What you need to do:
Every single entry that follows must be copied exactly.

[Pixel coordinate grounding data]
########################################

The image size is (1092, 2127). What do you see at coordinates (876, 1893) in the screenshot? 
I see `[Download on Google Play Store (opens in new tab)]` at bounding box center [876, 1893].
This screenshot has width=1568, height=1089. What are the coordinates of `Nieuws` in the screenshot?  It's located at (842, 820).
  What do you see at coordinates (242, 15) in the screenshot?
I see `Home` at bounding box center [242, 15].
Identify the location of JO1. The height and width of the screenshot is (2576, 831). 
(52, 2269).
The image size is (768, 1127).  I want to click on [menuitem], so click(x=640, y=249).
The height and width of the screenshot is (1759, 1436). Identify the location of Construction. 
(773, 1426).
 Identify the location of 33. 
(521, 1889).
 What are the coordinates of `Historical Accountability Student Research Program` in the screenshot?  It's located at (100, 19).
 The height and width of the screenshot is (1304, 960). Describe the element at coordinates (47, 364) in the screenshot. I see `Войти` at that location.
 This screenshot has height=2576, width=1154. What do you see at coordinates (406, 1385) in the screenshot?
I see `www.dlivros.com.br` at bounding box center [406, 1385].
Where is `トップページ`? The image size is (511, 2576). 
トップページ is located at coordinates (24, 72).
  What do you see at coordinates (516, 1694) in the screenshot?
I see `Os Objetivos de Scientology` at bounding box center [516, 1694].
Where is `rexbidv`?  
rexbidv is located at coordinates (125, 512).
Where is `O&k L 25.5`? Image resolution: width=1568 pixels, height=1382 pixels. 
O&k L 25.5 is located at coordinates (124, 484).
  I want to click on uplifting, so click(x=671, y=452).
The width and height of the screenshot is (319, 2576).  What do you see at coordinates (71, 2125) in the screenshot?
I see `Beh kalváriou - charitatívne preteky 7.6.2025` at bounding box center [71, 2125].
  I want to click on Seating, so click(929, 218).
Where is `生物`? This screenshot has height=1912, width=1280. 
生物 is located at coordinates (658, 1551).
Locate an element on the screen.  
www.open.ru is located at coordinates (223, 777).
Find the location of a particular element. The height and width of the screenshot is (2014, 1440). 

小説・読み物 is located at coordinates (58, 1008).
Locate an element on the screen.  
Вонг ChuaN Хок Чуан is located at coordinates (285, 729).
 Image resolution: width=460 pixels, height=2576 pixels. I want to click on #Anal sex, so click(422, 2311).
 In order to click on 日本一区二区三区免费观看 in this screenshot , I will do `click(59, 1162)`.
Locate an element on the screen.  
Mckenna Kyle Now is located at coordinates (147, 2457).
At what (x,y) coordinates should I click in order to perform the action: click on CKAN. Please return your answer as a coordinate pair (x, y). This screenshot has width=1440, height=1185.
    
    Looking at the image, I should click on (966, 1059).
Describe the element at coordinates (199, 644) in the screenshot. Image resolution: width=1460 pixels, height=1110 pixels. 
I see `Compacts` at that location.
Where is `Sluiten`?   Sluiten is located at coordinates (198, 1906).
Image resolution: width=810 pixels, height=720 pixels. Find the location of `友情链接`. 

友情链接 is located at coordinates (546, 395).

########################################

Answer:
The image size is (1092, 2127). What do you see at coordinates (876, 1893) in the screenshot? 
I see `[Download on Google Play Store (opens in new tab)]` at bounding box center [876, 1893].
This screenshot has width=1568, height=1089. What are the coordinates of `Nieuws` in the screenshot?  It's located at (842, 820).
  What do you see at coordinates (242, 15) in the screenshot?
I see `Home` at bounding box center [242, 15].
Identify the location of JO1. The height and width of the screenshot is (2576, 831). 
(52, 2269).
The image size is (768, 1127).  I want to click on [menuitem], so click(x=640, y=249).
The height and width of the screenshot is (1759, 1436). Identify the location of Construction. 
(773, 1426).
 Identify the location of 33. 
(521, 1889).
 What are the coordinates of `Historical Accountability Student Research Program` in the screenshot?  It's located at (100, 19).
 The height and width of the screenshot is (1304, 960). Describe the element at coordinates (47, 364) in the screenshot. I see `Войти` at that location.
 This screenshot has height=2576, width=1154. What do you see at coordinates (406, 1385) in the screenshot?
I see `www.dlivros.com.br` at bounding box center [406, 1385].
Where is `トップページ`? The image size is (511, 2576). 
トップページ is located at coordinates (24, 72).
  What do you see at coordinates (516, 1694) in the screenshot?
I see `Os Objetivos de Scientology` at bounding box center [516, 1694].
Where is `rexbidv`?  
rexbidv is located at coordinates (125, 512).
Where is `O&k L 25.5`? Image resolution: width=1568 pixels, height=1382 pixels. 
O&k L 25.5 is located at coordinates (124, 484).
  I want to click on uplifting, so click(x=671, y=452).
The width and height of the screenshot is (319, 2576).  What do you see at coordinates (71, 2125) in the screenshot?
I see `Beh kalváriou - charitatívne preteky 7.6.2025` at bounding box center [71, 2125].
  I want to click on Seating, so click(929, 218).
Where is `生物`? This screenshot has height=1912, width=1280. 
生物 is located at coordinates (658, 1551).
Locate an element on the screen.  
www.open.ru is located at coordinates (223, 777).
Find the location of a particular element. The height and width of the screenshot is (2014, 1440). 

小説・読み物 is located at coordinates (58, 1008).
Locate an element on the screen.  
Вонг ChuaN Хок Чуан is located at coordinates (285, 729).
 Image resolution: width=460 pixels, height=2576 pixels. I want to click on #Anal sex, so click(422, 2311).
 In order to click on 日本一区二区三区免费观看 in this screenshot , I will do `click(59, 1162)`.
Locate an element on the screen.  
Mckenna Kyle Now is located at coordinates (147, 2457).
At what (x,y) coordinates should I click in order to perform the action: click on CKAN. Please return your answer as a coordinate pair (x, y). This screenshot has width=1440, height=1185.
    
    Looking at the image, I should click on (966, 1059).
Describe the element at coordinates (199, 644) in the screenshot. Image resolution: width=1460 pixels, height=1110 pixels. 
I see `Compacts` at that location.
Where is `Sluiten`?   Sluiten is located at coordinates (198, 1906).
Image resolution: width=810 pixels, height=720 pixels. Find the location of `友情链接`. 

友情链接 is located at coordinates (546, 395).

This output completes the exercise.